Could you repeat all of the entries below word for word, apart from the pictures?
STORED DATA START
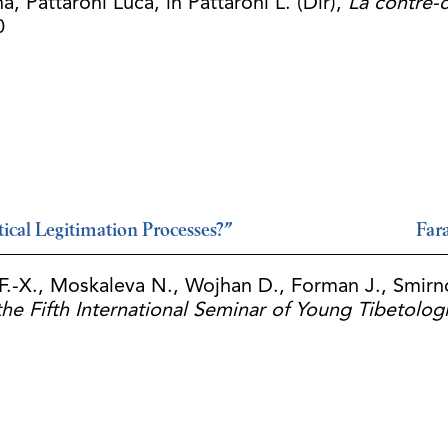
, Pattaroni Luca, in Pattaroni L. (Dir),
La contre-c
0
tical Legitimation Processes?”
Far
 F.-X., Moskaleva N., Wojhan D., Forman J., Smirn
 the
Fifth International Seminar of Young Tibetologi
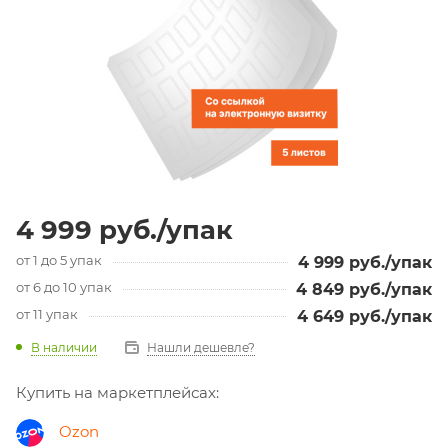
4 999
руб.
/упак
от 1 до 5 упак
4 999
руб.
/упак
от 6 до 10 упак
4 849
руб.
/упак
от 11 упак
4 649
руб.
/упак
В наличии
Нашли дешевле?
Купить на маркетплейсах:
Ozon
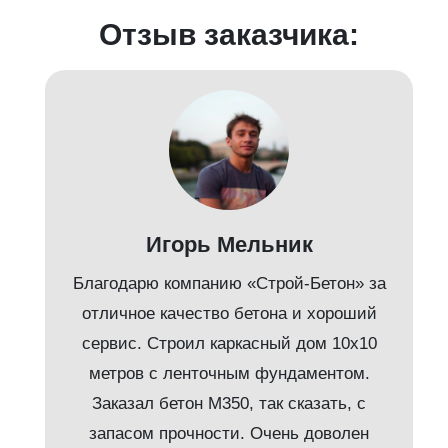
Отзыв заказчика:
д
Игорь Мельник
Благодарю компанию «Строй-Бетон» за
отличное качество бетона и хороший
сервис. Строил каркасный дом 10х10
метров с ленточным фундаментом.
Заказал бетон М350, так сказать, с
запасом прочности. Очень доволен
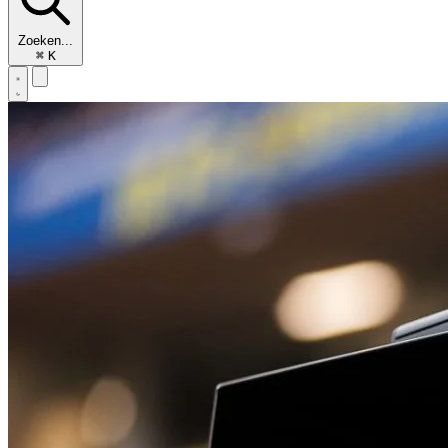
Zoeken...
⌘
K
STORED DATA END
* **RESULT FOR THIS TASK**
, Pattaroni Luca, in Pattaroni L. (Dir),
La contre-c
0
tical Legitimation Processes?”
Far
 F.-X., Moskaleva N., Wojhan D., Forman J., Smirn
 the
Fifth International Seminar of Young Tibetologi
4 999
руб.
/упак
от 1 до 5 упак
4 999
руб.
/упак
от 6 до 10 упак
4 849
руб.
/упак
от 11 упак
4 649
руб.
/упак
В наличии
Нашли дешевле?
Купить на маркетплейсах:
Ozon
Отзыв заказчика:
д
Игорь Мельник
Благодарю компанию «Строй-Бетон» за
отличное качество бетона и хороший
сервис. Строил каркасный дом 10х10
метров с ленточным фундаментом.
Заказал бетон М350, так сказать, с
запасом прочности. Очень доволен
Zoeken...
⌘
K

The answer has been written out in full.